### Dataset content
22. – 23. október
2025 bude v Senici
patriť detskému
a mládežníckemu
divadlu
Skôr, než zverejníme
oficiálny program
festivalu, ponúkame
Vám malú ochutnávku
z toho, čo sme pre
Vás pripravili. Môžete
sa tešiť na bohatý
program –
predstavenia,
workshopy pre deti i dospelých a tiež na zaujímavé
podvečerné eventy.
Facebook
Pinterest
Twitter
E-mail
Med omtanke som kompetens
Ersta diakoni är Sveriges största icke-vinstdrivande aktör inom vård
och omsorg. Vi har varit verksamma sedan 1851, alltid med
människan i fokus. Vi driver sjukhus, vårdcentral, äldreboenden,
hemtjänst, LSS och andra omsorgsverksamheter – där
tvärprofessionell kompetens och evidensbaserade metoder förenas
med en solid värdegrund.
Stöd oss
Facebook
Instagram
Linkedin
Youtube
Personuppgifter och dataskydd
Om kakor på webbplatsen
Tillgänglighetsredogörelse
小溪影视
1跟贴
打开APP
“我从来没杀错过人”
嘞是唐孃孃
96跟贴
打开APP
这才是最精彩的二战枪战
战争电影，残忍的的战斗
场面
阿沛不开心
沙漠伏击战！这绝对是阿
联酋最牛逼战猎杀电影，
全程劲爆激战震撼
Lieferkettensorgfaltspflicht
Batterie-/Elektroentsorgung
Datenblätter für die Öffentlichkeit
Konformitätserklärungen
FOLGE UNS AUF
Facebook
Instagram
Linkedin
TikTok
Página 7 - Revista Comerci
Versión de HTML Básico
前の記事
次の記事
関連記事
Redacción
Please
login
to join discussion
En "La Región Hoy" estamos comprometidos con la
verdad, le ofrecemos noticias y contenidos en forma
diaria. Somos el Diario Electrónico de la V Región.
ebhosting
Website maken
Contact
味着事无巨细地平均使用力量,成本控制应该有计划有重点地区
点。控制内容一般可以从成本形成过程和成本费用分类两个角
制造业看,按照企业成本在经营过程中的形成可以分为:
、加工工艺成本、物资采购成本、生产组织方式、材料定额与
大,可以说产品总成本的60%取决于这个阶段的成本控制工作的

---

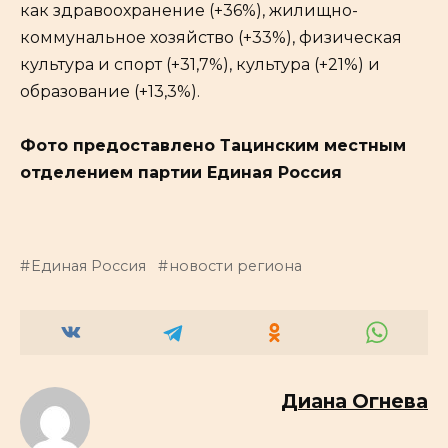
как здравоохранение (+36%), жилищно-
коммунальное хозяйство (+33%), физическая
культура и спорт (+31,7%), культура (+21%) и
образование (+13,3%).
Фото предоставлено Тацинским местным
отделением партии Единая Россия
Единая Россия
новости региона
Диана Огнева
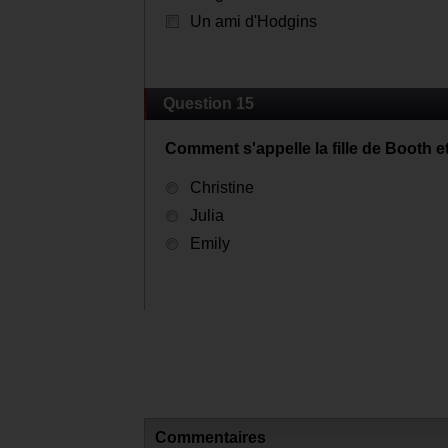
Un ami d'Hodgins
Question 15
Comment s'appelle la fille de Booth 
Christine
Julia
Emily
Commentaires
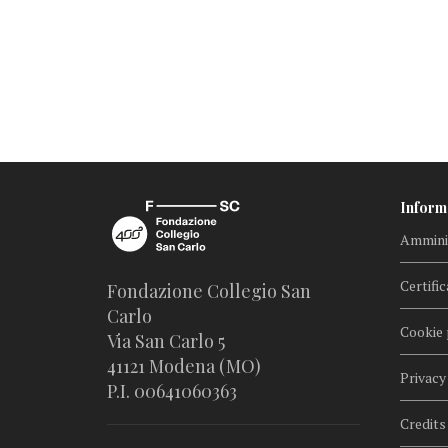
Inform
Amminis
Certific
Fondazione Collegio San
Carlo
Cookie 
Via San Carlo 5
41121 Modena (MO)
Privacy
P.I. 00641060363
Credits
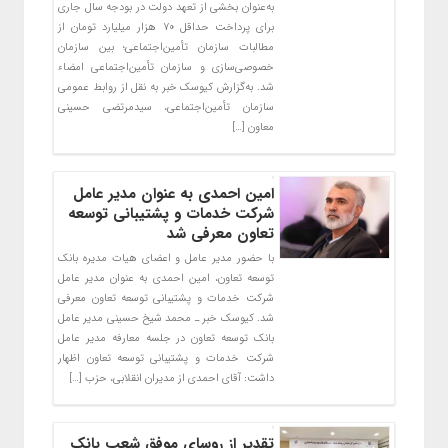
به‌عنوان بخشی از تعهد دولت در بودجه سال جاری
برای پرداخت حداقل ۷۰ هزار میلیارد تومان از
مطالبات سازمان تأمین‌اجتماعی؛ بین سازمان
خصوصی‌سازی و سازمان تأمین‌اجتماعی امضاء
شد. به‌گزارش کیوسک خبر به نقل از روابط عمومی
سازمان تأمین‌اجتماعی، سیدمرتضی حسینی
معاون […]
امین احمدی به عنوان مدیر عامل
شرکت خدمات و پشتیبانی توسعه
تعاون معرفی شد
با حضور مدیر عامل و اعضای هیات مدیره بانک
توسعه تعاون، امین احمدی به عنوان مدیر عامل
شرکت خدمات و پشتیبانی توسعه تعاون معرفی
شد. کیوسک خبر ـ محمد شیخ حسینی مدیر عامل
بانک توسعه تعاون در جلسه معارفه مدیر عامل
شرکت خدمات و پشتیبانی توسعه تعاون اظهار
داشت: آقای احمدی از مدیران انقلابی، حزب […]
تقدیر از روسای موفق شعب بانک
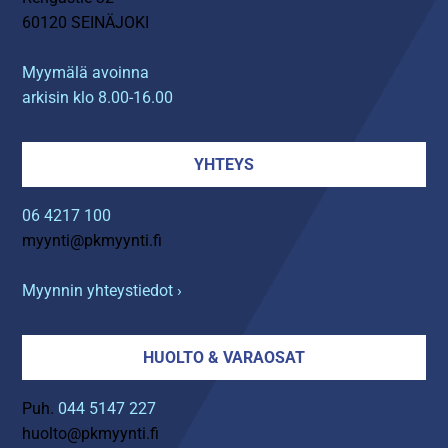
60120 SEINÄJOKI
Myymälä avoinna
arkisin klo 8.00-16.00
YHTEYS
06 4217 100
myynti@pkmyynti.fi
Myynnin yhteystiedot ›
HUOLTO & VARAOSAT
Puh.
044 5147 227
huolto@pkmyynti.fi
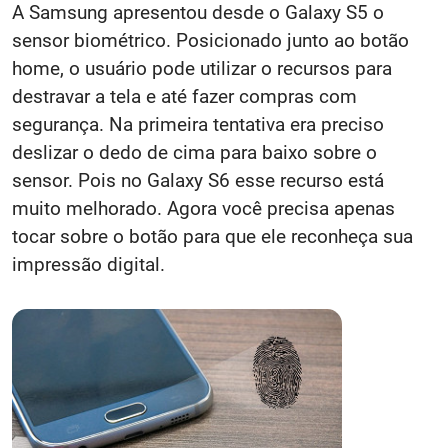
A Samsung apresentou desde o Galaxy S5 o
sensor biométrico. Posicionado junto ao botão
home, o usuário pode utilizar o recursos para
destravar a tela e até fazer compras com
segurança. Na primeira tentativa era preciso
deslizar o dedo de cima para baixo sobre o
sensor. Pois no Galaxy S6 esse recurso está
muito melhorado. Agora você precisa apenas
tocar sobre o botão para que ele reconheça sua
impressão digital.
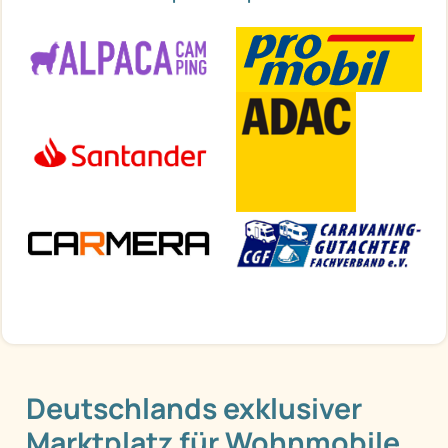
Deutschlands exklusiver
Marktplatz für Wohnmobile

==

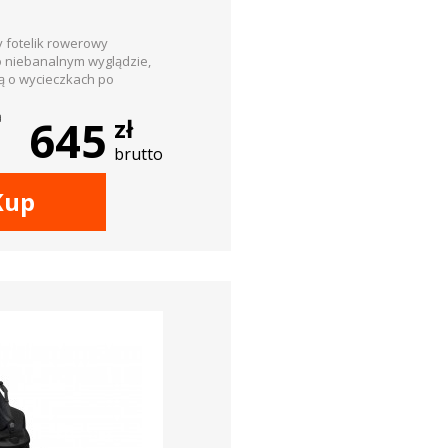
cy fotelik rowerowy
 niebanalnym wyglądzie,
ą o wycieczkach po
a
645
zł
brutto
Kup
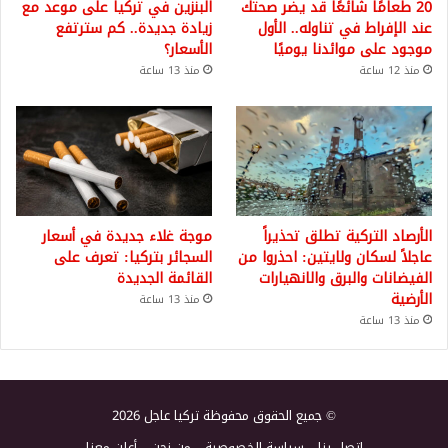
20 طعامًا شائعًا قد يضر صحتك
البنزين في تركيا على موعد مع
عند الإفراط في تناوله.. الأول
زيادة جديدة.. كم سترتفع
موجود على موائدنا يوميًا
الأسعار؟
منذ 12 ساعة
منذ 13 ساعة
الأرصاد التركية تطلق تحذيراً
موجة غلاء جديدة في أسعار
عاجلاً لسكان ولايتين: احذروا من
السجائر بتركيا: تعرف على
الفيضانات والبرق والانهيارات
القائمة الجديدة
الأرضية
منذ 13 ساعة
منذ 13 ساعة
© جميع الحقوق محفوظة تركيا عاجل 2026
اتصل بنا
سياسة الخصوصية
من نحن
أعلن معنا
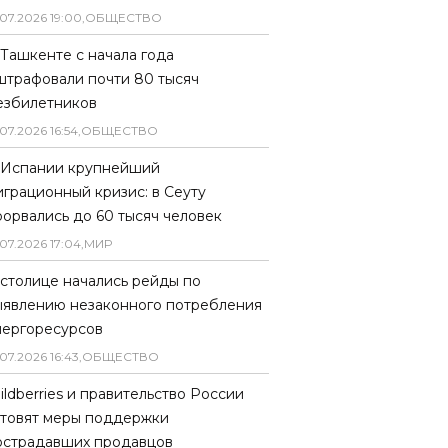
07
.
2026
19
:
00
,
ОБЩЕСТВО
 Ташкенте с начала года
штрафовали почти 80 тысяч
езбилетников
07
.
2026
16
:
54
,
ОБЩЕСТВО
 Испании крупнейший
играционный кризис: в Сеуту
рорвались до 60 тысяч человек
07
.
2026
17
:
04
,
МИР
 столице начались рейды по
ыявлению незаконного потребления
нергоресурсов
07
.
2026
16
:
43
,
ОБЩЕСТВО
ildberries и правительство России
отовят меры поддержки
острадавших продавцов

### What you have to do
Reproduce the entries exactly, from the line with "الأرصاد التركية تطلق تحذيراً" to the line with "острадавших продавцов", both lines included, keeping no pictures.

### Solution below
الأرصاد التركية تطلق تحذيراً
موجة غلاء جديدة في أسعار
عاجلاً لسكان ولايتين: احذروا من
السجائر بتركيا: تعرف على
الفيضانات والبرق والانهيارات
القائمة الجديدة
الأرضية
منذ 13 ساعة
منذ 13 ساعة
© جميع الحقوق محفوظة تركيا عاجل 2026
اتصل بنا
سياسة الخصوصية
من نحن
أعلن معنا
07
.
2026
19
:
00
,
ОБЩЕСТВО
 Ташкенте с начала года
штрафовали почти 80 тысяч
езбилетников
07
.
2026
16
:
54
,
ОБЩЕСТВО
 Испании крупнейший
играционный кризис: в Сеуту
рорвались до 60 тысяч человек
07
.
2026
17
:
04
,
МИР
 столице начались рейды по
ыявлению незаконного потребления
нергоресурсов
07
.
2026
16
:
43
,
ОБЩЕСТВО
ildberries и правительство России
отовят меры поддержки
острадавших продавцов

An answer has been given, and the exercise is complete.